**AIM OF THE EXERCISE:** Return each line of the records below in which the string "niteliği" turns up.

**AVAILABLE DATA:**
>>>

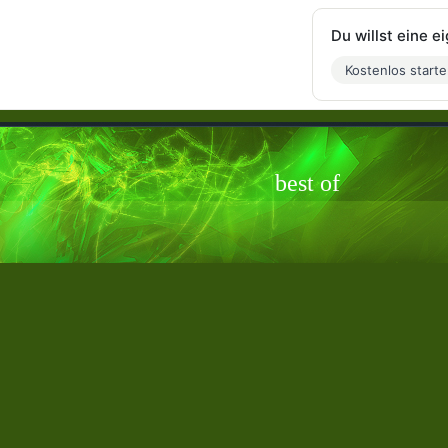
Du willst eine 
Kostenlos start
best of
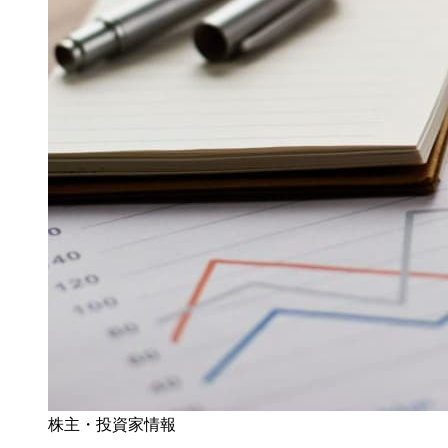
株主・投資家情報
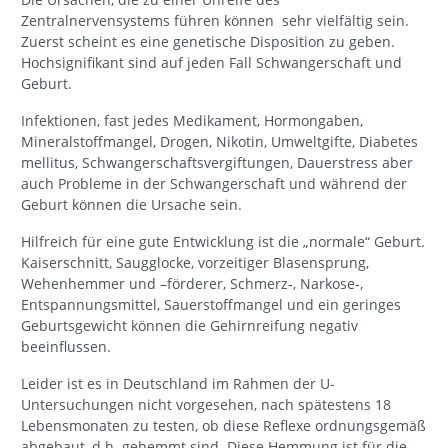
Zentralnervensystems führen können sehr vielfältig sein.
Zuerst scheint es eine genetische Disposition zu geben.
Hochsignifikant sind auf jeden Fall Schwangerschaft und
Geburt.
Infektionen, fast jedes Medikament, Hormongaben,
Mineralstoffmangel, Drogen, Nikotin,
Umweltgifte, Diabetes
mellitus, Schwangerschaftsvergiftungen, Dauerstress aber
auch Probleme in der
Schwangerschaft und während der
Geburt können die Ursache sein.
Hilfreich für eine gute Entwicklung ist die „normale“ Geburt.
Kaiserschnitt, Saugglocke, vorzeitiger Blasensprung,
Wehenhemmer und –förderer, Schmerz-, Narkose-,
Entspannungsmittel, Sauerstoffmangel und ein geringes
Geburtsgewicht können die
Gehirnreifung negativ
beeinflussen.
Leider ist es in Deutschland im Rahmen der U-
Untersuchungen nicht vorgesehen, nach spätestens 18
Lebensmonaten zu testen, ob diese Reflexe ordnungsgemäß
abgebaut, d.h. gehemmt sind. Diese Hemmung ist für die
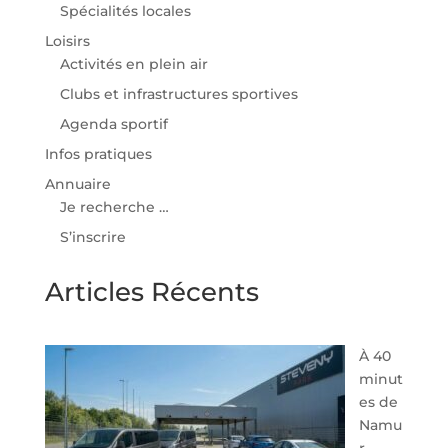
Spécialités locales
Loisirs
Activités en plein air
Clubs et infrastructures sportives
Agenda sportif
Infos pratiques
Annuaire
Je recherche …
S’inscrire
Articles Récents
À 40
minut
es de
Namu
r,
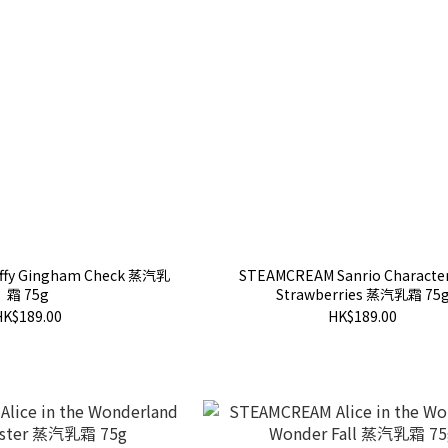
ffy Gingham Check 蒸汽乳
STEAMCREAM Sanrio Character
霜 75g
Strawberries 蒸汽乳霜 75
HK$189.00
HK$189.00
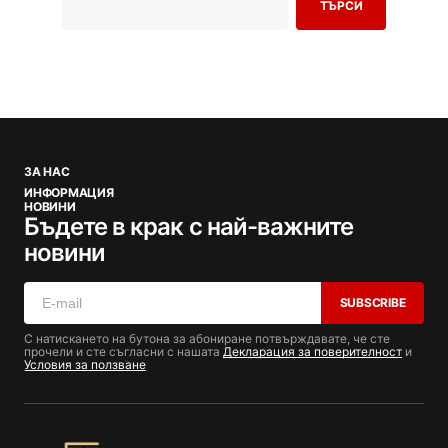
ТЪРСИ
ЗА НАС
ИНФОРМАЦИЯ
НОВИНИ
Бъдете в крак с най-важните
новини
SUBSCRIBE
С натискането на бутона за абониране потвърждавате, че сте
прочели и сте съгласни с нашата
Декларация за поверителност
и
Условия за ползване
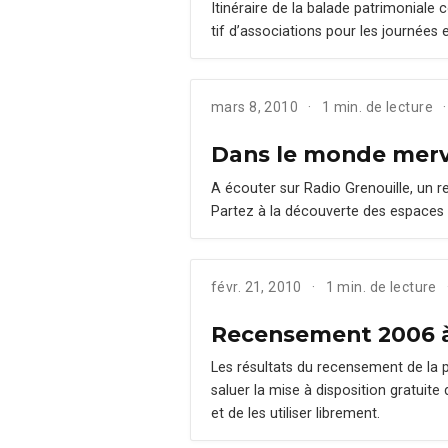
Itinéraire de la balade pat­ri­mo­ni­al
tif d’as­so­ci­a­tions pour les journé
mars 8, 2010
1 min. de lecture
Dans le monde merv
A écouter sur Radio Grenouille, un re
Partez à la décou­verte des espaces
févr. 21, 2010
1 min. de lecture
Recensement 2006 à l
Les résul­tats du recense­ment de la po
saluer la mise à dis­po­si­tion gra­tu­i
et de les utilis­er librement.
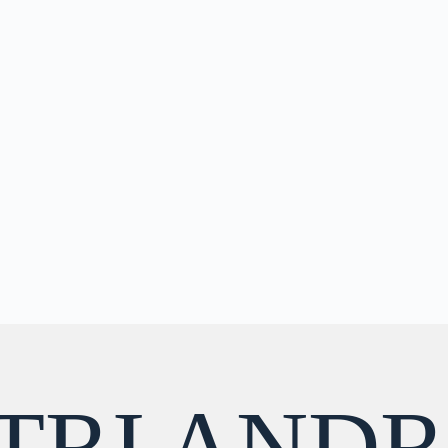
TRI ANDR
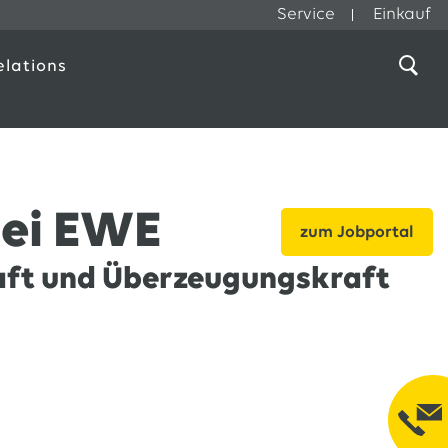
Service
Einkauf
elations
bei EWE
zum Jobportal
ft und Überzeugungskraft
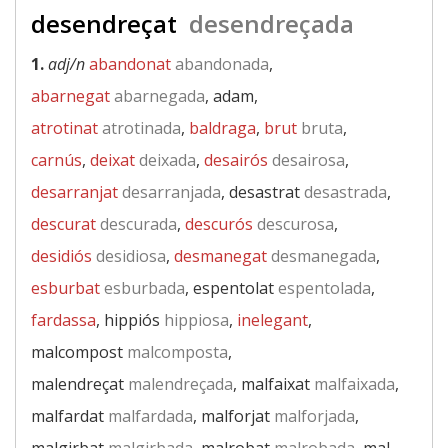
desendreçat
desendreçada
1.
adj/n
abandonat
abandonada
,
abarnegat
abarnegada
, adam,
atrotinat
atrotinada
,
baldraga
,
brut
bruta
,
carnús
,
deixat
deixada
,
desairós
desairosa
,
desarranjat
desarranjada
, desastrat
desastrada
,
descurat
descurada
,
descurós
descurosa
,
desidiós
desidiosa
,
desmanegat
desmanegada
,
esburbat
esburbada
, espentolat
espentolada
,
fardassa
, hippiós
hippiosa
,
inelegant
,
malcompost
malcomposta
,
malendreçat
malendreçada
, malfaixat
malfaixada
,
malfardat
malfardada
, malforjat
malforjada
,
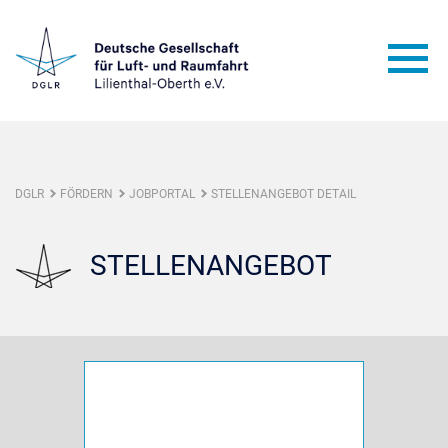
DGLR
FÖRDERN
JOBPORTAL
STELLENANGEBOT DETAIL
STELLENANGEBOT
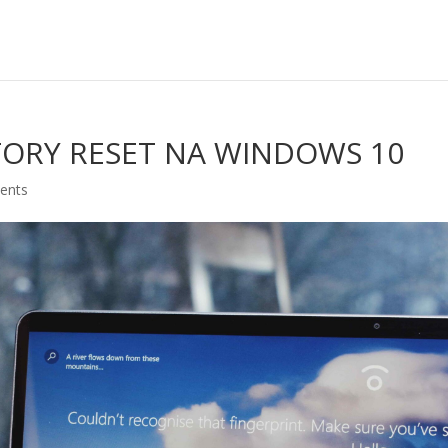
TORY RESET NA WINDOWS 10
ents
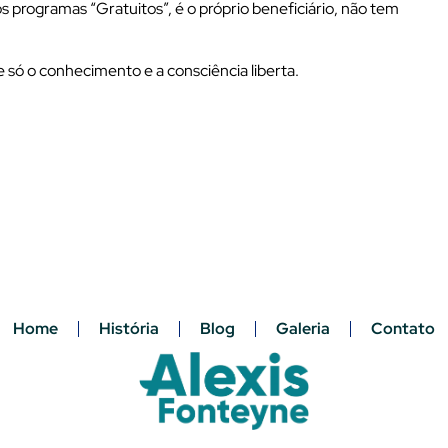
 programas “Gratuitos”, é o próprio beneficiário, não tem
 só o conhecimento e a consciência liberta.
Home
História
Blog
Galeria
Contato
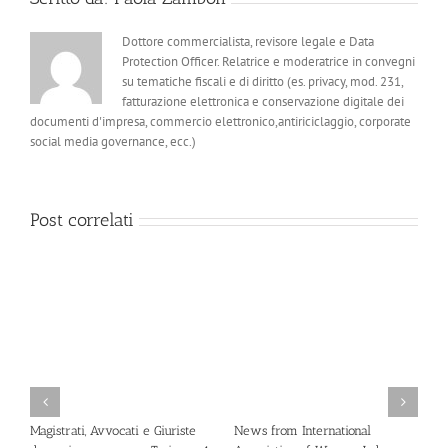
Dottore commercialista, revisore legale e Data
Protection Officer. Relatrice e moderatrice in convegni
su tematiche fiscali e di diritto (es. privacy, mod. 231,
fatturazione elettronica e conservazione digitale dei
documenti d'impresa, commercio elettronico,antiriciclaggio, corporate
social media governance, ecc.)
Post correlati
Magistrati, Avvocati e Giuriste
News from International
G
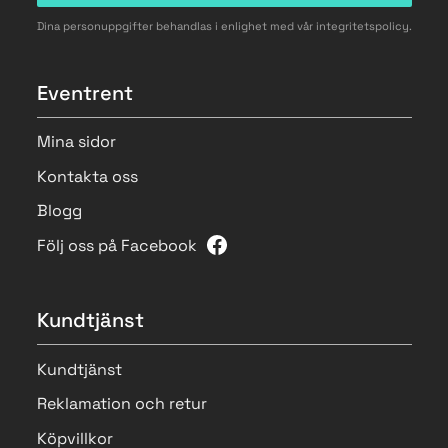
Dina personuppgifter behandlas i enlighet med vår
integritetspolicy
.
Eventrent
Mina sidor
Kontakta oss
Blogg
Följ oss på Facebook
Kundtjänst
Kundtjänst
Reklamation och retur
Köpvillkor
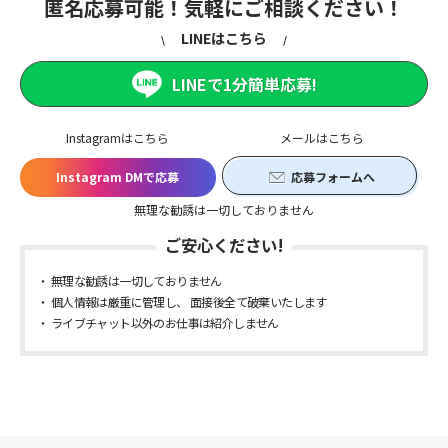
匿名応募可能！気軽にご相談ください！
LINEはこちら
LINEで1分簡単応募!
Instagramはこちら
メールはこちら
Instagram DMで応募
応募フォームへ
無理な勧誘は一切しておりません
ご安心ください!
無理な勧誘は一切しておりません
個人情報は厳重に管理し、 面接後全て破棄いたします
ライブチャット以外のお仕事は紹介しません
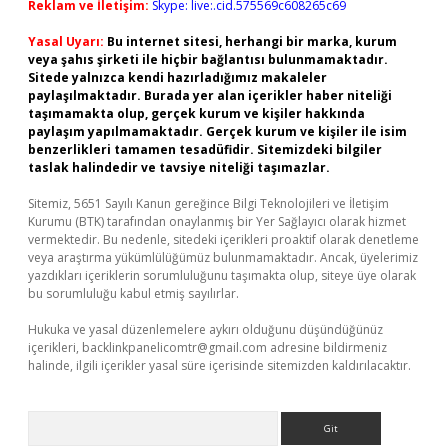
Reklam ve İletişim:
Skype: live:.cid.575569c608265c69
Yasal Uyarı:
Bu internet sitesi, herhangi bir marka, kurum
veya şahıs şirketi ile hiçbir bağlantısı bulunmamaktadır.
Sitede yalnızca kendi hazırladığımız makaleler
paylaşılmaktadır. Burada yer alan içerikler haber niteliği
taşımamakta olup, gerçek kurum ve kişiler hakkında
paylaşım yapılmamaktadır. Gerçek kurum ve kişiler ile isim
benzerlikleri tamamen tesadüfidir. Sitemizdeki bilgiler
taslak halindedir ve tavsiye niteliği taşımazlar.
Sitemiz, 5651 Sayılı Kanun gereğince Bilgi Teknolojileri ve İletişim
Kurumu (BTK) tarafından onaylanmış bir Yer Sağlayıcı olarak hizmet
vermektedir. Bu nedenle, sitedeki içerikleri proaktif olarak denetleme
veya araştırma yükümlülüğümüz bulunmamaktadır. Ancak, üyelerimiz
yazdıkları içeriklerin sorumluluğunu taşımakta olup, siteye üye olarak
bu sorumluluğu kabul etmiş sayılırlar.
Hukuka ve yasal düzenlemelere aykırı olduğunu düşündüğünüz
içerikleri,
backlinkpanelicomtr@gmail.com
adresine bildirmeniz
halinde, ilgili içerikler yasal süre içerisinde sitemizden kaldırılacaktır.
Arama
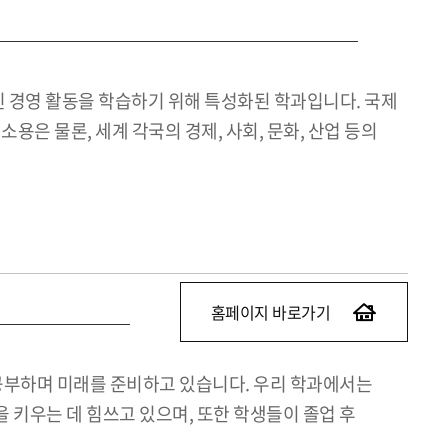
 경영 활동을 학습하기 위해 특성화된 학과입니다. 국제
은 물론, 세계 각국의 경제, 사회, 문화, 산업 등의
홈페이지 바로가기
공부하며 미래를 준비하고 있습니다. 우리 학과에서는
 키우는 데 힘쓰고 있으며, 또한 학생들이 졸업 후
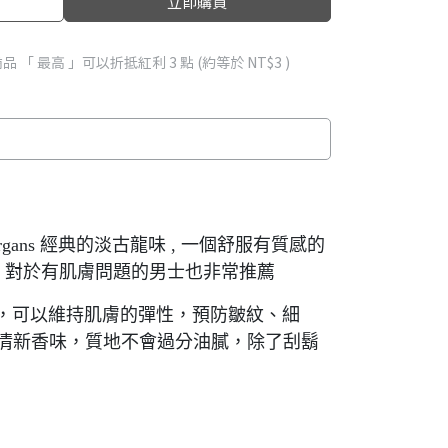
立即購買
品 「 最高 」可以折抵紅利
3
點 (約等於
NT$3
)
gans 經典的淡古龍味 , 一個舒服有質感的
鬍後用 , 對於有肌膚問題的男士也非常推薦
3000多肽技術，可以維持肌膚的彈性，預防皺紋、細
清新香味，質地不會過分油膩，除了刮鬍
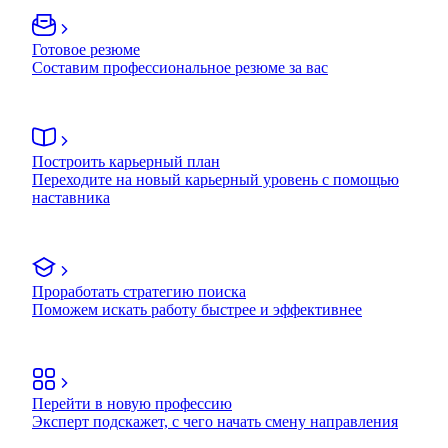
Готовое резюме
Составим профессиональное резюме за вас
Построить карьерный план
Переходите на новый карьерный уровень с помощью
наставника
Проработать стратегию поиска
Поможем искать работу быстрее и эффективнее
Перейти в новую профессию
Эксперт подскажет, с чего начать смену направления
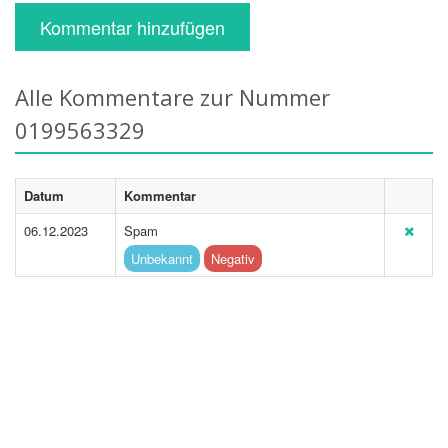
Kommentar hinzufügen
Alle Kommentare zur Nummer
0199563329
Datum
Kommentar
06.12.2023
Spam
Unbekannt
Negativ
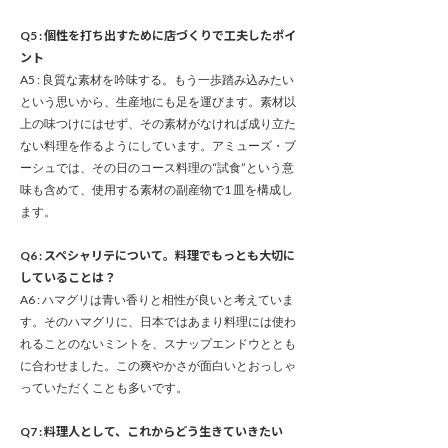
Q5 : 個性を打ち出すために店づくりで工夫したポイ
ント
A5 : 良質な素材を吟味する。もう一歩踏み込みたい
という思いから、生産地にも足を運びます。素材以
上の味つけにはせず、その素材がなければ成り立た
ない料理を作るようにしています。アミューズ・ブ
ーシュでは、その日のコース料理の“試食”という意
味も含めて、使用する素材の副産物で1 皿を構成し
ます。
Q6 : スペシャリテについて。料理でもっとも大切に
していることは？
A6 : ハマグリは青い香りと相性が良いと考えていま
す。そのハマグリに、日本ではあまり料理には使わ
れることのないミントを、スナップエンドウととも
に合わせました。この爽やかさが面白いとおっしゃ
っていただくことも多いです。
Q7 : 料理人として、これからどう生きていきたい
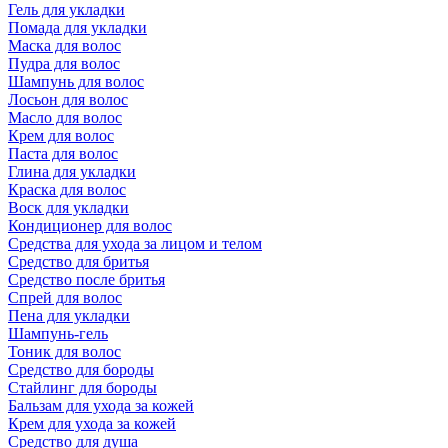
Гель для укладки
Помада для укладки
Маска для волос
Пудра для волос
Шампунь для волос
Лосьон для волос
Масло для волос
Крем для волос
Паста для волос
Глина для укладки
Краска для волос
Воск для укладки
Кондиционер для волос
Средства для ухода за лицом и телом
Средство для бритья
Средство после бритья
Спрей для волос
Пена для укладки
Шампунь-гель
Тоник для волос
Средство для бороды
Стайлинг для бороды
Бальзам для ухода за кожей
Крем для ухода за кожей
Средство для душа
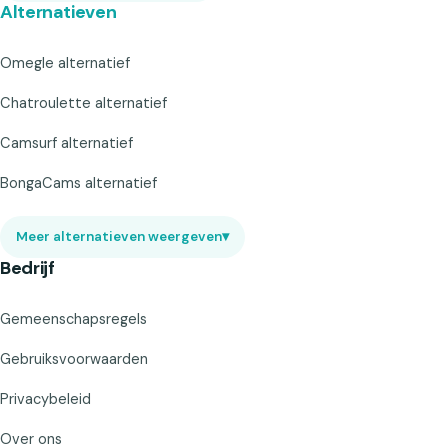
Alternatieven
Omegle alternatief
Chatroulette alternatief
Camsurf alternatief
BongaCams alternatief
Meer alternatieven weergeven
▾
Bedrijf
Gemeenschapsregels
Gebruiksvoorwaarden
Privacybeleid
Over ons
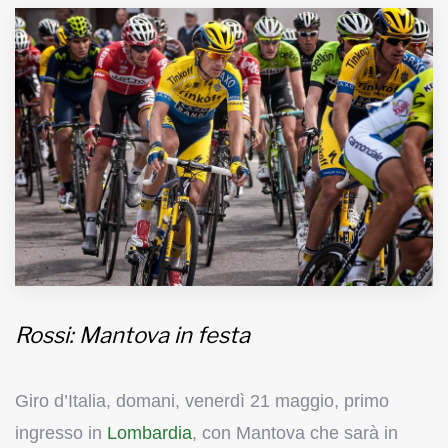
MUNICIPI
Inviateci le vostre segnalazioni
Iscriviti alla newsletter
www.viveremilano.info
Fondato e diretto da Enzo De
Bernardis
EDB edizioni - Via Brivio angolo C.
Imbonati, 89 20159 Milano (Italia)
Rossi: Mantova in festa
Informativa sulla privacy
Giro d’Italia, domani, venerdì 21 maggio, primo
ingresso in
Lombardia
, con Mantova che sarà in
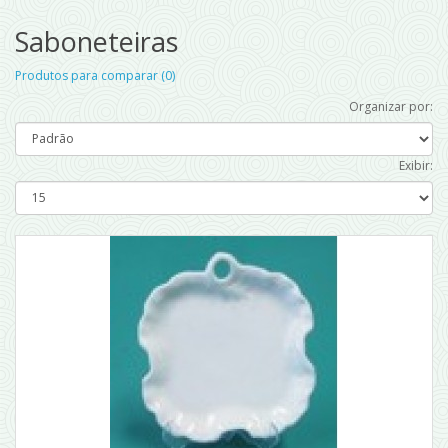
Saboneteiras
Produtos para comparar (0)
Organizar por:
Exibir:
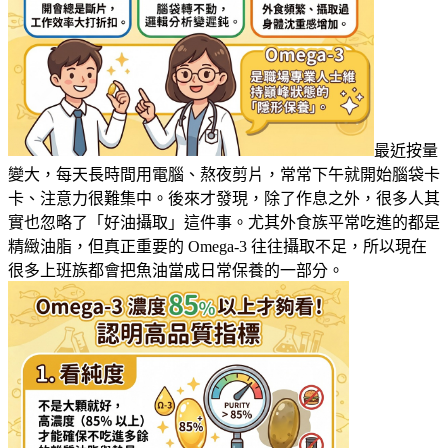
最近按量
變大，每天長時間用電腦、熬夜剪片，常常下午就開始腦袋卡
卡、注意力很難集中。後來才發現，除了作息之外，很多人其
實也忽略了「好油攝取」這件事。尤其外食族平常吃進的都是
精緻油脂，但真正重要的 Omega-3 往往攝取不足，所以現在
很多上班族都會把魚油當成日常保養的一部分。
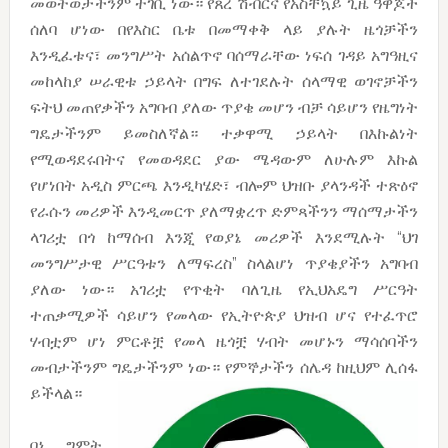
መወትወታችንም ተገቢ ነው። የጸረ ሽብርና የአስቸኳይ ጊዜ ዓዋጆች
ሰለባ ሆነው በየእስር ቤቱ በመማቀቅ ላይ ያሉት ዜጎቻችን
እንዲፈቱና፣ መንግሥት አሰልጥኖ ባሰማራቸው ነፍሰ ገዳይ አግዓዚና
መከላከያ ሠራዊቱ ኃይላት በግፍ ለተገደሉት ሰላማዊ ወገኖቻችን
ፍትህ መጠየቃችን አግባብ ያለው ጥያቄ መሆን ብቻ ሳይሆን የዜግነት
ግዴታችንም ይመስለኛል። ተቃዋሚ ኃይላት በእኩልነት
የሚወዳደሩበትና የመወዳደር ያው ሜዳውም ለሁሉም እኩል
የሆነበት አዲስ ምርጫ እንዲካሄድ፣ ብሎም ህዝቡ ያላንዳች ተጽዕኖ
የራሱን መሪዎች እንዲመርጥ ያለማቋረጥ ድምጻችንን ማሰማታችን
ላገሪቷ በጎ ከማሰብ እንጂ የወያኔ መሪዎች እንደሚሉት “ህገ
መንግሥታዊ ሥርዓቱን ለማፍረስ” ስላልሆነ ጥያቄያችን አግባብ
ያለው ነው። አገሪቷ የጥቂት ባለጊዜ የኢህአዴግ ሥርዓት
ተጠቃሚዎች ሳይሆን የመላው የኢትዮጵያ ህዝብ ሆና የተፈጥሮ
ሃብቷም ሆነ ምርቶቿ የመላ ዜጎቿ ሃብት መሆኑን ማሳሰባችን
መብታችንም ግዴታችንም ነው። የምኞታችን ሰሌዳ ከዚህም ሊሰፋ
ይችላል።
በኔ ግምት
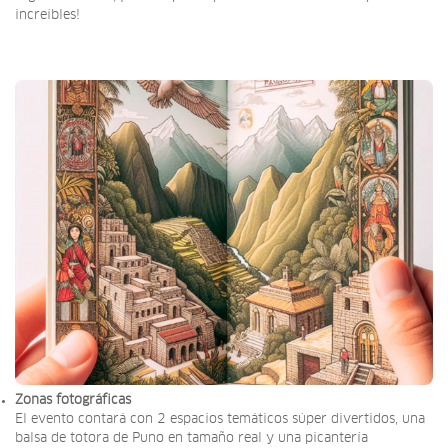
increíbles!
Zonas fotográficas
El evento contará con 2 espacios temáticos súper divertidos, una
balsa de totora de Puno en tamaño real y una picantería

<<<

**ANSWER SECTION:**
paylaşılmaktadır. Burada yer alan içerikler haber niteliği
taslak halindedir ve tavsiye niteliği taşımazlar.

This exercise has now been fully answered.